Roll Up, Roll Up and get Your High Commission Equity Indexed Annuity Here

Many Baby Boomers may be falling into the Equity Indexed Annuity Web and may well live to regret it. They are being heavily promoted to Baby Boomers and Seniors often due to the very high commissions being paid to the sellers.

It has taken some time but now it seems the problem with Index Annuities are getting the attention of the SEC. In an article on MarketWatch SEC Weighs Overhaul of ‘Index’ Annuities, it states equity indexed annuities are sold on the idea that;

“Investors benefit from gains in the stock market without any direct risk of losing money when stocks fall.

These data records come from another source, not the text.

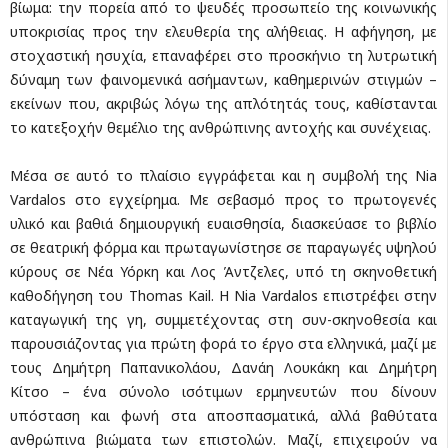
βίωμα: την πορεία από το ψευδές προσωπείο της κοινωνικής
υποκρισίας προς την ελευθερία της αλήθειας. Η αφήγηση, με
στοχαστική ησυχία, επαναφέρει στο προσκήνιο τη λυτρωτική
δύναμη των φαινομενικά ασήμαντων, καθημερινών στιγμών –
εκείνων που, ακριβώς λόγω της απλότητάς τους, καθίστανται
το κατεξοχήν θεμέλιο της ανθρώπινης αντοχής και συνέχειας.
Μέσα σε αυτό το πλαίσιο εγγράφεται και η συμβολή της Nia
Vardalos στο εγχείρημα. Με σεβασμό προς το πρωτογενές
υλικό και βαθιά δημιουργική ευαισθησία, διασκεύασε το βιβλίο
σε θεατρική φόρμα και πρωταγωνίστησε σε παραγωγές υψηλού
κύρους σε Νέα Υόρκη και Λος Άντζελες, υπό τη σκηνοθετική
καθοδήγηση του Thomas Kail. Η Nia Vardalos επιστρέφει στην
καταγωγική της γη, συμμετέχοντας στη συν-σκηνοθεσία και
παρουσιάζοντας για πρώτη φορά το έργο στα ελληνικά, μαζί με
τους Δημήτρη Παπανικολάου, Δανάη Λουκάκη και Δημήτρη
Κίτσο – ένα σύνολο ισότιμων ερμηνευτών που δίνουν
υπόσταση και φωνή στα αποσπασματικά, αλλά βαθύτατα
ανθρώπινα βιώματα των επιστολών. Μαζί, επιχειρούν να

Last year, investors put $25 billion into indexed annuities. And during the bear market in stocks, it’s been an especially seductive notion.”

The SEC is getting involved because all is not what it seems with these annuities. High fees and commissions, complex ways of calculating returns, and pre-set caps to limit returns are some of the concerns.

Other concerns are related to disclosure rules that don’t measure up to ensure Baby Boomers are fully informed. Baby Boomer are becoming a prime target.

John Waggoner provides some useful incites into Equity Indexed Annuities and his article, Sometimes, equity-indexed annuities are OK, is well worth reading if you are considering them. He says,

“Equity-indexed annuities offer juicy commissions, which is one reason people like to sell them. And EIAs aren’t regulated by the National Association of Securities Dealers or the Securities and Exchange Commission. Those two reasons alone should get your feet moving. But some EIAs can be OK. Sometimes.”

The SEC web site has something to say on Equity Indexed Annuities too. You should read the information on their web site under Equity-Indexed Annuities. But note,

“Equity-indexed annuities combine features of traditional insurance products (guaranteed minimum return) and traditional securities (return linked to equity markets). Depending on the mix of features, an equity-indexed annuity may or may not be a security. The typical equity-indexed annuity is not registered with the SEC.”

Also read Equity-Indexed Annuities—A Complex Choice which uses the subtitle “Why an Alert on Equity-Indexed Annuities?” with good reason.

Scott Burns article “Equity-indexed annuities sound good, but…” tells you that you are giving your money to an insurance company for a period which is often 10 years. This makes no sense if you are in retirement because you may need that money before the period is up. That’s probably a good reason to avoid them in itself.

Baby Boomers need to look for liquid assets, avoid large losses, get regular income and minimize risk if they can. Index annuities as they are today seem to be a losing game for Baby Boomers in retirement. The only winners are the high commission sales people inviting you to a “FREE” lunch in order to sign you up. The bear market is “heaven sent” to help them convince you too.

Scott Burns also mentions an excellent report put out by Craig McCann (UCLA) and Dengpan Luo (Yale), called, “An Overview of Equity-Indexed Annuities“. As Scott says show it to the Equity Index Annuity Salesperson.